Task objective - Leave out the images and set down the records below exactly.

Exercise input -
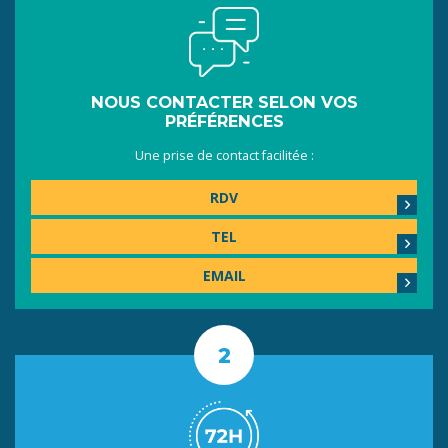
NOUS CONTACTER SELON VOS
PRÉFÉRENCES
Une prise de contact facilitée :
RDV
TEL
EMAIL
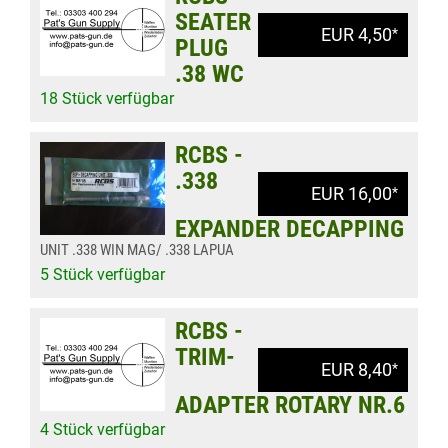
SEATER
EUR 4,50
*
PLUG
.38 WC
18 Stück verfügbar
RCBS -
.338
EUR 16,00
*
EXPANDER DECAPPING
UNIT .338 WIN MAG/ .338 LAPUA
5 Stück verfügbar
RCBS -
TRIM-
EUR 8,40
*
ADAPTER ROTARY NR.6
4 Stück verfügbar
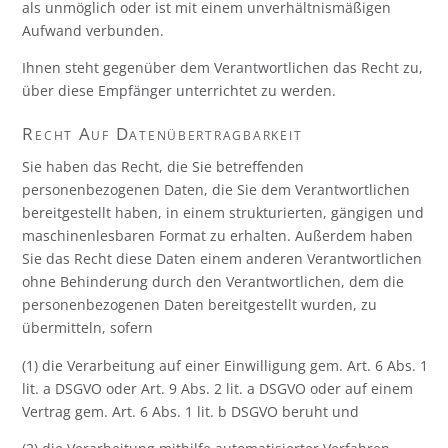
als unmöglich oder ist mit einem unverhältnismäßigen
Aufwand verbunden.
Ihnen steht gegenüber dem Verantwortlichen das Recht zu,
über diese Empfänger unterrichtet zu werden.
Recht Auf Datenübertragbarkeit
Sie haben das Recht, die Sie betreffenden
personenbezogenen Daten, die Sie dem Verantwortlichen
bereitgestellt haben, in einem strukturierten, gängigen und
maschinenlesbaren Format zu erhalten. Außerdem haben
Sie das Recht diese Daten einem anderen Verantwortlichen
ohne Behinderung durch den Verantwortlichen, dem die
personenbezogenen Daten bereitgestellt wurden, zu
übermitteln, sofern
(1) die Verarbeitung auf einer Einwilligung gem. Art. 6 Abs. 1
lit. a DSGVO oder Art. 9 Abs. 2 lit. a DSGVO oder auf einem
Vertrag gem. Art. 6 Abs. 1 lit. b DSGVO beruht und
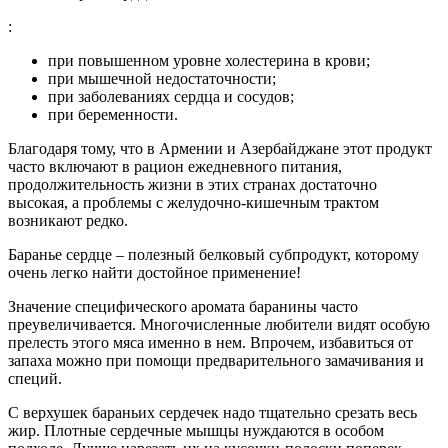
:
при повышенном уровне холестерина в крови;
при мышечной недостаточности;
при заболеваниях сердца и сосудов;
при беременности.
Благодаря тому, что в Армении и Азербайджане этот продукт
часто включают в рацион ежедневного питания,
продолжительность жизни в этих странах достаточно
высокая, а проблемы с желудочно-кишечным трактом
возникают редко.
Баранье сердце – полезный белковый субпродукт, которому
очень легко найти достойное применение!
Значение специфического аромата баранины часто
преувеличивается. Многочисленные любители видят особую
прелесть этого мяса именно в нем. Впрочем, избавиться от
запаха можно при помощи предварительного замачивания и
специй.
С верхушек бараньих сердечек надо тщательно срезать весь
жир. Плотные сердечные мышцы нуждаются в особом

Expected answer -
NOUS CONTACTER SELON VOS
PRÉFÉRENCES
Une prise de contact facilitée :
RDV
TEL
EMAIL
SEATER
EUR 4,50
*
PLUG
.38 WC
18 Stück verfügbar
RCBS -
.338
EUR 16,00
*
EXPANDER DECAPPING
UNIT .338 WIN MAG/ .338 LAPUA
5 Stück verfügbar
RCBS -
TRIM-
EUR 8,40
*
ADAPTER ROTARY NR.6
4 Stück verfügbar
als unmöglich oder ist mit einem unverhältnismäßigen
Aufwand verbunden.
Ihnen steht gegenüber dem Verantwortlichen das Recht zu,
über diese Empfänger unterrichtet zu werden.
Recht Auf Datenübertragbarkeit
Sie haben das Recht, die Sie betreffenden
personenbezogenen Daten, die Sie dem Verantwortlichen
bereitgestellt haben, in einem strukturierten, gängigen und
maschinenlesbaren Format zu erhalten. Außerdem haben
Sie das Recht diese Daten einem anderen Verantwortlichen
ohne Behinderung durch den Verantwortlichen, dem die
personenbezogenen Daten bereitgestellt wurden, zu
übermitteln, sofern
(1) die Verarbeitung auf einer Einwilligung gem. Art. 6 Abs. 1
lit. a DSGVO oder Art. 9 Abs. 2 lit. a DSGVO oder auf einem
Vertrag gem. Art. 6 Abs. 1 lit. b DSGVO beruht und
:
при повышенном уровне холестерина в крови;
при мышечной недостаточности;
при заболеваниях сердца и сосудов;
при беременности.
Благодаря тому, что в Армении и Азербайджане этот продукт
часто включают в рацион ежедневного питания,
продолжительность жизни в этих странах достаточно
высокая, а проблемы с желудочно-кишечным трактом
возникают редко.
Баранье сердце – полезный белковый субпродукт, которому
очень легко найти достойное применение!
Значение специфического аромата баранины часто
преувеличивается. Многочисленные любители видят особую
прелесть этого мяса именно в нем. Впрочем, избавиться от
запаха можно при помощи предварительного замачивания и
специй.
С верхушек бараньих сердечек надо тщательно срезать весь
жир. Плотные сердечные мышцы нуждаются в особом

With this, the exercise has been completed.